* **What needs to be done**: Once the line containing "Desa Karangtalun Rt.02 Rw.01 Kec." is located, output it and every line after it through the end of the records, exactly as written and nothing else.

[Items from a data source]
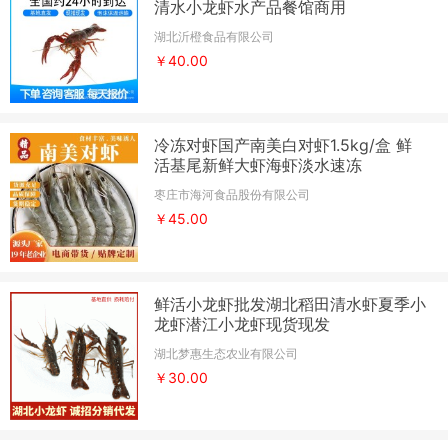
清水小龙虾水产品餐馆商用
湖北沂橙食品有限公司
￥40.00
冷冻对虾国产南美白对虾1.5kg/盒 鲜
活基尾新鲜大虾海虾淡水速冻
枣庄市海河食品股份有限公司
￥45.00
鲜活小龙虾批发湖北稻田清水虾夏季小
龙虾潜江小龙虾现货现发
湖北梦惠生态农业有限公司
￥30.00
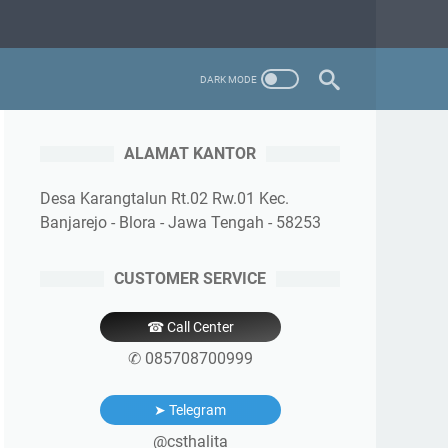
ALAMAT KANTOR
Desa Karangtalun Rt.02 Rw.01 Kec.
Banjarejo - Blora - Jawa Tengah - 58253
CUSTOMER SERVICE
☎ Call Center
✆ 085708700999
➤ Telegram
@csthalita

* **Exercise output**:
Desa Karangtalun Rt.02 Rw.01 Kec.
Banjarejo - Blora - Jawa Tengah - 58253
CUSTOMER SERVICE
☎ Call Center
✆ 085708700999
➤ Telegram
@csthalita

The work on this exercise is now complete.